The departure of Mitt Romney today from the presidential race, followed shortly by the announcement that Mike Huckabee is staying in, has led to lots of speculation that Huckabee is running to be John McCain's vice president. Indeed, people have been saying that same thing since McCain won New Hampshire, and there is little doubt that the two men share tremendous regard for one another. McCain not long ago suggested that he considers Huckabee a friend. And given Huckabee's electoral success in the South, some have argued, a McCain-Huckabee ticket makes sense.
It doesn't. The last thing McCain needs to do at this point -- or in July, when these discussions are more appropriate -- is willingly acquire liberal baggage. And despite Huckabee's embrace of the Fair Tax, which has its virtues, he is a class-warfare liberal on economic policy. More troublesome, however, is his naivete on national security and foreign policy, well documented here and elsewhere.
The conventional wisdom on runningmates is that they don't matter. That may be less true on the Republican side this year than it has been in the past. Two reasons: McCain's age (he'll be 72 on Inauguration Day), and the expanded role of the vice presidency under Dick Cheney. We are not likely to see again soon a vice president with the kind of power Cheney has wielded under George W. Bush. But in certain respects his reshaping of the office is bound to have some lasting effects.

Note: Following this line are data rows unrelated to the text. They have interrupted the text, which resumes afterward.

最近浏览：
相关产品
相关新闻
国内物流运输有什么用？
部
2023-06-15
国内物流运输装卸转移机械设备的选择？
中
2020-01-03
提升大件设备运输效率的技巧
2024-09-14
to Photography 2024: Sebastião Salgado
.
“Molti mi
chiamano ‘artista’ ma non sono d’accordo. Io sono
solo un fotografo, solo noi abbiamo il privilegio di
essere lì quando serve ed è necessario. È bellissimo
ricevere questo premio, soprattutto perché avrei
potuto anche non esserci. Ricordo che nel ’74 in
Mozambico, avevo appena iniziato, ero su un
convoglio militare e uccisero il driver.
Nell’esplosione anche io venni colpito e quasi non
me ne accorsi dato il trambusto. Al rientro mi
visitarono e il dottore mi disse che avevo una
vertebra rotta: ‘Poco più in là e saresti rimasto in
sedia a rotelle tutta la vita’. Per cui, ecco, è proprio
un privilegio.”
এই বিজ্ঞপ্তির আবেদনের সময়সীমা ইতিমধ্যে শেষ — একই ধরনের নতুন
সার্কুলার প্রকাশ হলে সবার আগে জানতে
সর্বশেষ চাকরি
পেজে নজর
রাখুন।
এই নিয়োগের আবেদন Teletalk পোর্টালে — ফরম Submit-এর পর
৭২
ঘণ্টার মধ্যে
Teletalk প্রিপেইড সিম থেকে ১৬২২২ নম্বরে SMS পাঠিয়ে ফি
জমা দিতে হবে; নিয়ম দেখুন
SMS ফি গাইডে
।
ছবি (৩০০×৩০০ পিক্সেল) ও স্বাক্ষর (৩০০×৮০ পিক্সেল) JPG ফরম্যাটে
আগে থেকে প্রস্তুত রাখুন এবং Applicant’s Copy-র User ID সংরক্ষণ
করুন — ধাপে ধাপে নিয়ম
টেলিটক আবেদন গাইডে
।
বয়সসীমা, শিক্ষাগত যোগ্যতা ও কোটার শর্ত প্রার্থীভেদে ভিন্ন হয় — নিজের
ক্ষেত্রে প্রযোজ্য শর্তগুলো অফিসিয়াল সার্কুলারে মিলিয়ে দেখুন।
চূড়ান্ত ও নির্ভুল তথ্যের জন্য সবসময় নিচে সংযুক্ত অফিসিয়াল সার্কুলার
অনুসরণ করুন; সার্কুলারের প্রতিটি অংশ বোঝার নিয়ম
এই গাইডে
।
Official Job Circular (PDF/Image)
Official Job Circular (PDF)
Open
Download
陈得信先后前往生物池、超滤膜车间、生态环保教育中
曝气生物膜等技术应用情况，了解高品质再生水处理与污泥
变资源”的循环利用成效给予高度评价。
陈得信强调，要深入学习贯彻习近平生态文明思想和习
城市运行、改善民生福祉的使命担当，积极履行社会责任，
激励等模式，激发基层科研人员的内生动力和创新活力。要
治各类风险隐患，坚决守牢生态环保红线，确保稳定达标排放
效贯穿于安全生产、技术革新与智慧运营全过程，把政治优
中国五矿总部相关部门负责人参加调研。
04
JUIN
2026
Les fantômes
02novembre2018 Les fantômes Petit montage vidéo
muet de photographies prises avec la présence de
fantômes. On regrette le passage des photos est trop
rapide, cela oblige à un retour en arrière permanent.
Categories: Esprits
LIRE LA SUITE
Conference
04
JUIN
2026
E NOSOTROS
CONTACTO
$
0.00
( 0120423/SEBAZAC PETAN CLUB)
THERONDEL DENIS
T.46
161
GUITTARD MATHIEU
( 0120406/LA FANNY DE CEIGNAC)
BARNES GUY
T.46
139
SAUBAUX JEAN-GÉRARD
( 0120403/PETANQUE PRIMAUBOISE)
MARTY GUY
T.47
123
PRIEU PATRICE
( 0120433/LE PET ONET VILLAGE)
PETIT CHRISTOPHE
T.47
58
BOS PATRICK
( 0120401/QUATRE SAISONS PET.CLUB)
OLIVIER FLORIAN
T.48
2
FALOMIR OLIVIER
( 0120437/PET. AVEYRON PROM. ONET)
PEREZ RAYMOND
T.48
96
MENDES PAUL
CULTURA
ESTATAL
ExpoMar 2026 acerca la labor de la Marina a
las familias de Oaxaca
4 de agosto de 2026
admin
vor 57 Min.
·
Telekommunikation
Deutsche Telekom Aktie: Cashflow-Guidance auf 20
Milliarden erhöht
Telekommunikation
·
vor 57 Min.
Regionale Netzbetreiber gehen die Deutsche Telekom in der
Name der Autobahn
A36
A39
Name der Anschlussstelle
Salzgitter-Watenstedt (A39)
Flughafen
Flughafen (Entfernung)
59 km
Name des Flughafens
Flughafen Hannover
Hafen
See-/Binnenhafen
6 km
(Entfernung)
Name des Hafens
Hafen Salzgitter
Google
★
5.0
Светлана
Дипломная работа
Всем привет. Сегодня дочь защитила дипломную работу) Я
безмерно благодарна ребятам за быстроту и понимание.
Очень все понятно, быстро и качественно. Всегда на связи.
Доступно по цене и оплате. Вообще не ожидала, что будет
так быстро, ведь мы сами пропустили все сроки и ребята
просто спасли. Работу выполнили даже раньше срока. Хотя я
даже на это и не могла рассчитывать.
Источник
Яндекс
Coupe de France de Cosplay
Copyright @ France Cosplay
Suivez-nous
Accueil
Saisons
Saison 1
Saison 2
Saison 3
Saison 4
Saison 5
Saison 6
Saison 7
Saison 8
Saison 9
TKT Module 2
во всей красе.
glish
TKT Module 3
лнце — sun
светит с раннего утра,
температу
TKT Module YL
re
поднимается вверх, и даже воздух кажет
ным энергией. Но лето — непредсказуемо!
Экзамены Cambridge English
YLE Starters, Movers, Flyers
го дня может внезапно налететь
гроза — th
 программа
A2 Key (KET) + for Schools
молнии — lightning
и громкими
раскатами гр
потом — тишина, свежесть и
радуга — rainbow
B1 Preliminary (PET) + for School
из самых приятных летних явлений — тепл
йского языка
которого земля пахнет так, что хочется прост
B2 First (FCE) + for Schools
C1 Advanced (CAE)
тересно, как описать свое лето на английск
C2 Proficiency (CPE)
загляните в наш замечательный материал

So McCain's choice could take on added significance. Former Pennsylvania Representative Pat Toomey, now head of the Club for Growth, has some suggestions for him in an article in today's Wall Street Journal. He recommends five conservatives: South Carolina Governor Mark Sanford; South Carolina Senator Jim DeMint; Indiana Representative Mike Pence; former Senator Phil Gramm; and Forbes CEO Steve Forbes. The final two are probably better suited to be Secretary of the Treasury. (And McCain floating Forbes for that slot early could help him in his efforts to convince McCain doubters that he takes seriously his pledge today to draw heavily on the advice of his "fellow conservatives.") Each of the other three -- Sanford, DeMint and Pence -- would bring conservative credentials and seriousness about policy that would surely help McCain among the Republican base. (See Toomey's case for them here.
There are two others who are almost certain to get a long look: Minnesota Governor Tim Pawlenty and former Ohio Representative (and OMB Director and U.S. Trade Representative) Rob Portman. McCain and his staff have strong personal regard for Pawlenty and the governor endorsed McCain early. The two men were to have traveled to Munich, Germany, together this weekend for a national security conference, but McCain pulled out to remain on the campaign trail.
Portman left OMB last summer to return to Ohio, where he is said to be contemplating a run for governor against incumbent Ted Strickland in 2010. Portman is regarded as a strong conservative -- he was close to Vice President Dick Cheney after working with Cheney as his debate-prep opponent -- but has earned widespread praise as someone who can work with Democrats. He is a policy wonk, but someone who can communicate effectively, too.
This list will grow like kudzu.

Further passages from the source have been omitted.